## Work required
What you write must match the records exactly, except for the images, which are left out.

Saved data entries
....................
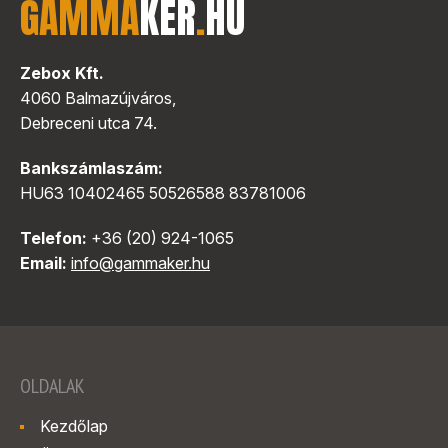
GAMMA
KER
.
HU
Zebox Kft.
4060 Balmazújváros,
Debreceni utca 74.
Bankszámlaszám:
HU63 10402465 50526588 83781006
Telefon:
+36 (20) 924-1065
Email:
info@gammaker.hu
OLDALAK
Kezdőlap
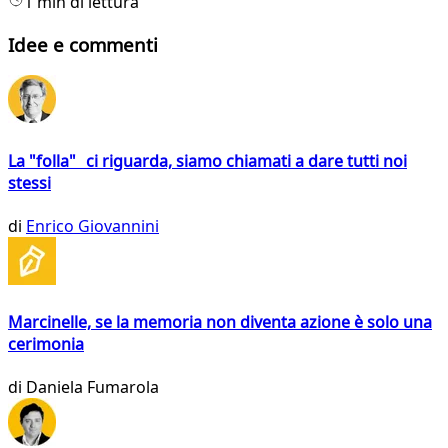
1 min di lettura
Idee e commenti
La "folla" ci riguarda, siamo chiamati a dare tutti noi
stessi
di
Enrico Giovannini
Marcinelle, se la memoria non diventa azione è solo una
cerimonia
di
Daniela Fumarola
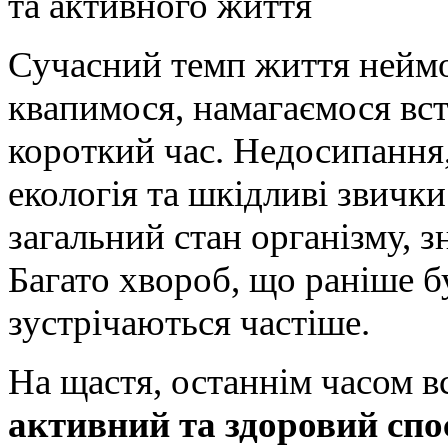
та активного життя
Сучасний темп життя нейм
квапимося, намагаємося вст
короткий час. Недосипання,
екологія та шкідливі звичк
загальний стан організму, 
Багато хвороб, що раніше бу
зустрічаються частіше.
На щастя, останнім часом 
активний та здоровий спо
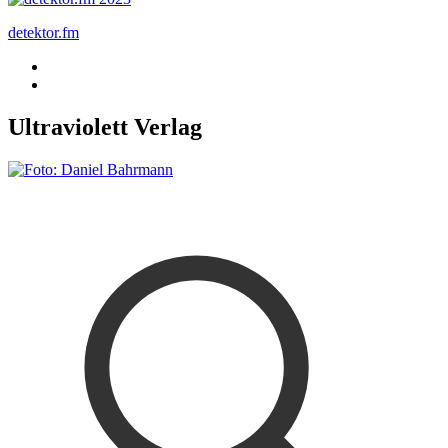
detektor.fm
Ultraviolett Verlag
....................
## Exercise result
GAMMA
KER
.
HU
Zebox Kft.
4060 Balmazújváros,
Debreceni utca 74.
Bankszámlaszám:
HU63 10402465 50526588 83781006
Telefon:
+36 (20) 924-1065
Email:
info@gammaker.hu
OLDALAK
Kezdőlap
1 min di lettura
Idee e commenti
La "folla" ci riguarda, siamo chiamati a dare tutti noi
stessi
di
Enrico Giovannini
Marcinelle, se la memoria non diventa azione è solo una
cerimonia
di
Daniela Fumarola
та активного життя
Сучасний темп життя нейм
квапимося, намагаємося вст
короткий час. Недосипання,
екологія та шкідливі звичк
загальний стан організму, 
Багато хвороб, що раніше бу
зустрічаються частіше.
На щастя, останнім часом 
активний та здоровий спо
detektor.fm
Ultraviolett Verlag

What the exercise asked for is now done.